== Segment start ==
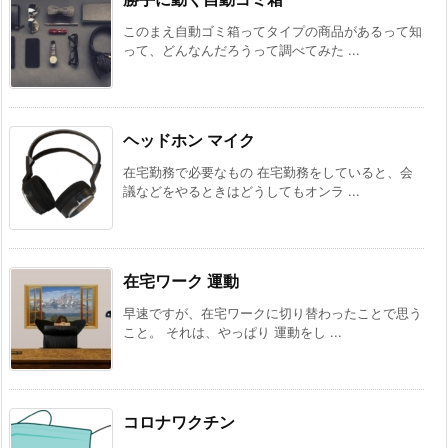
このまえ自動ゴミ箱ってタイプの商品があるって知
って、どんなんだろうって調べてみた ...
ヘッドホン マイク
在宅勤務で必要なもの 在宅勤務をしていると、会
議などをやるときはどうしてもオンラ ...
在宅ワーク 運動
早速ですが、在宅ワークに切り替わったことで思う
こと。 それは、やっぱり 運動をし ...
コロナワクチン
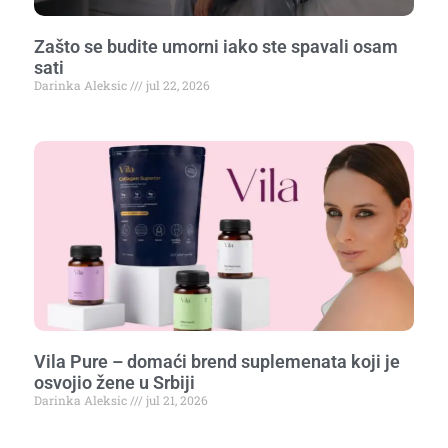
Zašto se budite umorni iako ste spavali osam
sati
Darinka Aleksic
jul 22, 2026
Vila Pure – domaći brend suplemenata koji je
osvojio žene u Srbiji
Darinka Aleksic
jul 21, 2026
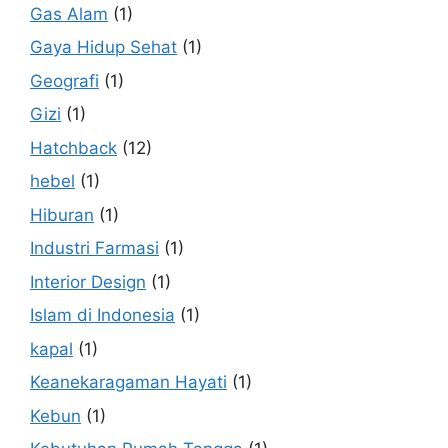
Gas Alam
(1)
Gaya Hidup Sehat
(1)
Geografi
(1)
Gizi
(1)
Hatchback
(12)
hebel
(1)
Hiburan
(1)
Industri Farmasi
(1)
Interior Design
(1)
Islam di Indonesia
(1)
kapal
(1)
Keanekaragaman Hayati
(1)
Kebun
(1)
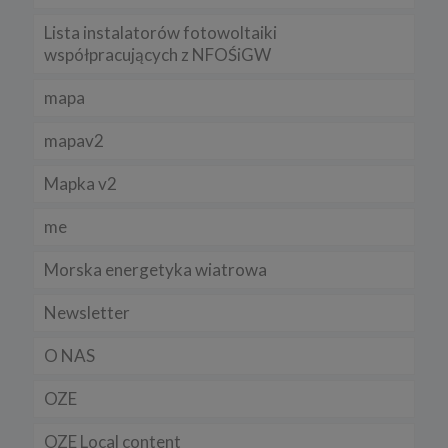
Lista instalatorów fotowoltaiki
współpracujących z NFOŚiGW
mapa
mapav2
Mapka v2
me
Morska energetyka wiatrowa
Newsletter
O NAS
OZE
OZE Local content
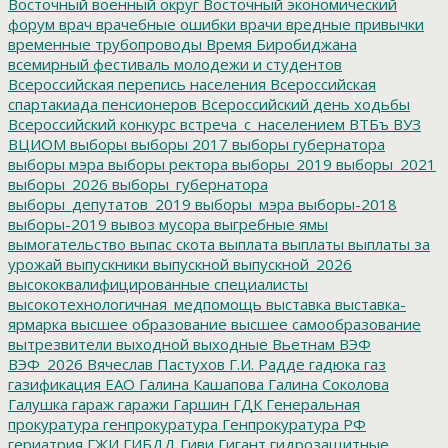
Восточный военный округ
Восточный экономический
форум
врач
врачебные ошибки
врачи
вредные привычки
временные трубопроводы
Время Биробиджана
всемирный фестиваль молодежи и студентов
Всероссийская перепись населения
Всероссийская
спартакиада пенсионеров
Всероссийский день ходьбы
Всероссийский конкурс
встреча_с_населением
ВТБъ
ВУЗ
ВЦИОМ
выборы
выборы 2017
выборы губернатора
выборы мэра
выборы ректора
выборы_2019
выборы_2021
выборы_2026
выборы_губернатора
выборы_депутатов_2019
выборы_мэра
выборы-2018
выборы-2019
вывоз мусора
выгребные ямы
вымогательство
выпас скота
выплата
выплаты
выплаты за
урожай
выпускники
выпускной
выпускной_2026
высококвалифицированные специалисты
высокотехнологичная_медпомощь
выставка
выставка-
ярмарка
высшее образование
высшее самообразование
вытрезвители
выходной
выходные
Вьетнам
ВЭФ
ВЭФ_2026
Вячеслав Пастухов
Г.И. Радде
гадюка
газ
газификация ЕАО
Галина Кашапова
Галина Соколова
Галушка
гараж
гаражи
Гаршин
ГДК
Генеральная
прокуратура
генпрокуратура
Генпрокуратура РФ
гериатрия
ГЖИ
ГИБДД
Гиви
Гигант
гидрозащитные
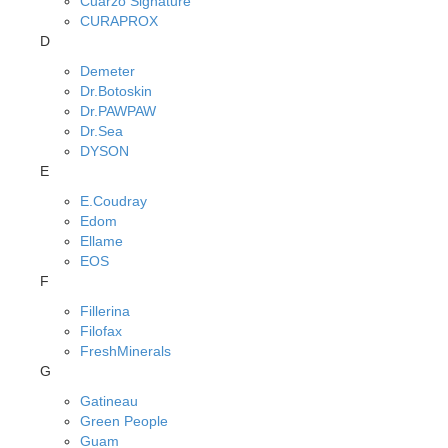
Cuarzo Signature
CURAPROX
D
Demeter
Dr.Botoskin
Dr.PAWPAW
Dr.Sea
DYSON
E
E.Coudray
Edom
Ellame
EOS
F
Fillerina
Filofax
FreshMinerals
G
Gatineau
Green People
Guam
== Segment end ==
* **Exercise requirements**: Every line of the entries above that holds "высшее" should be copied out.

* **Exercise solution**:
высшее образование
высшее самообразование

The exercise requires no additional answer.